#### AVAILABLE RECORDS:
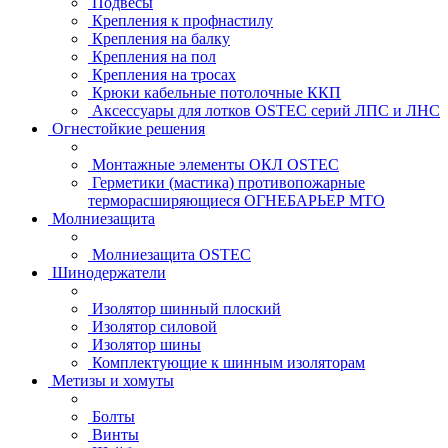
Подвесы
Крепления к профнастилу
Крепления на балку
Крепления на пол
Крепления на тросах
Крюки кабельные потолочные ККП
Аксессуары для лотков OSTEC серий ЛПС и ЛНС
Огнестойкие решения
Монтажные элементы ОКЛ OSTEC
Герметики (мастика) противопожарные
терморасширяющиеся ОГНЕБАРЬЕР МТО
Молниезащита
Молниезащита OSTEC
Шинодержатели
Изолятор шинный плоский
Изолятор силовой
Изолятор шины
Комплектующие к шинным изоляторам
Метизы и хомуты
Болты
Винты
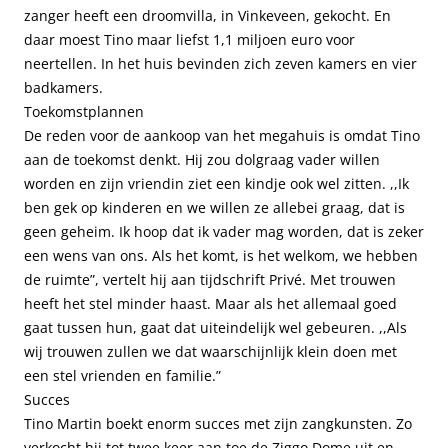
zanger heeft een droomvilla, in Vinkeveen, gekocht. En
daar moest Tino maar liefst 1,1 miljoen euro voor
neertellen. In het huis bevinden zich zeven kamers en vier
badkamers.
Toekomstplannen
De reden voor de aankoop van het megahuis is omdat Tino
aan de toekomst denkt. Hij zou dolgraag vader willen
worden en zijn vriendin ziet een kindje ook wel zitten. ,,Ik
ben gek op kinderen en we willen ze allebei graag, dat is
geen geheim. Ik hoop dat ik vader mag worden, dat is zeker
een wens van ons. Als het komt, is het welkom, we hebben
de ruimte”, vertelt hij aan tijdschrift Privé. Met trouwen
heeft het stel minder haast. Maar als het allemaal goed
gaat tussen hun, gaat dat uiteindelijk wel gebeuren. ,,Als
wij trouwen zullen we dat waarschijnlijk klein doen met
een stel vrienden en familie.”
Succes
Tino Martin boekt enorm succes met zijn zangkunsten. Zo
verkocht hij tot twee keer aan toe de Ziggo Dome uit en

...

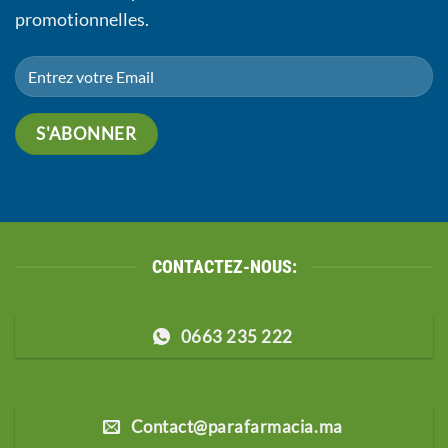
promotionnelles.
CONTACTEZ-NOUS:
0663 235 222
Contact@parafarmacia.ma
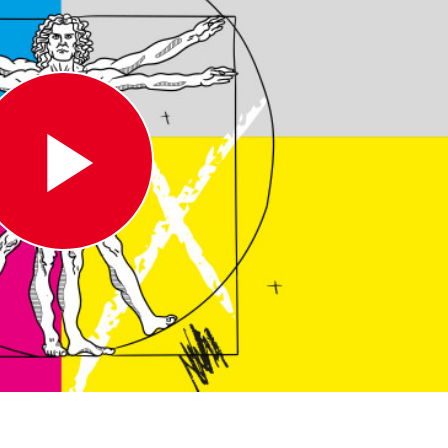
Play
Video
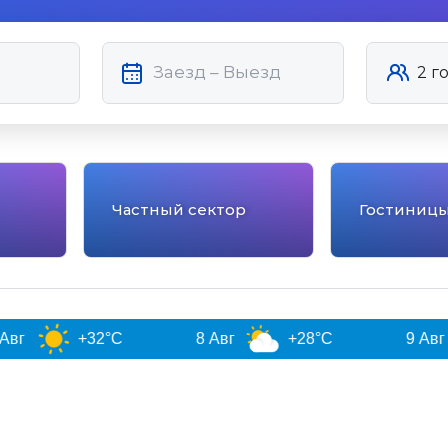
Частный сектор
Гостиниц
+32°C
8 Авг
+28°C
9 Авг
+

...

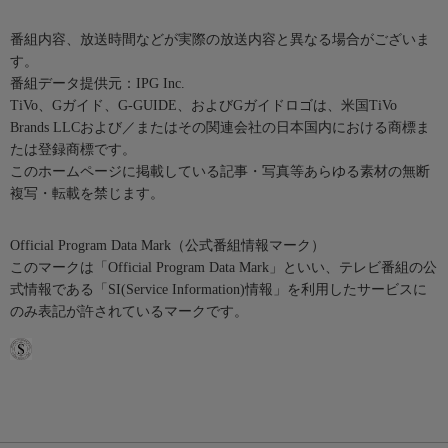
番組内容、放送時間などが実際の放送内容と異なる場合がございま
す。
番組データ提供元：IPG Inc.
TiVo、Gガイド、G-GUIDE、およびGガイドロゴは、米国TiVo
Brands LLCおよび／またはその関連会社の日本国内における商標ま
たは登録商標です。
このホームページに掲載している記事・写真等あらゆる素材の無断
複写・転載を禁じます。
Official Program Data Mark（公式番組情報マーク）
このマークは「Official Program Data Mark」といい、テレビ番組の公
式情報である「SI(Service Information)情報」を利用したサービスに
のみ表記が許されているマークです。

#### TASK ITEM:
The lines above from the one with "Крепления к профнастилу" through the one with "Герметики (мастика) противопожарные" are to be duplicated exactly, ends included, with nothing added.

#### WRITTEN ANSWER:
Крепления к профнастилу
Крепления на балку
Крепления на пол
Крепления на тросах
Крюки кабельные потолочные ККП
Аксессуары для лотков OSTEC серий ЛПС и ЛНС
Огнестойкие решения
Монтажные элементы ОКЛ OSTEC
Герметики (мастика) противопожарные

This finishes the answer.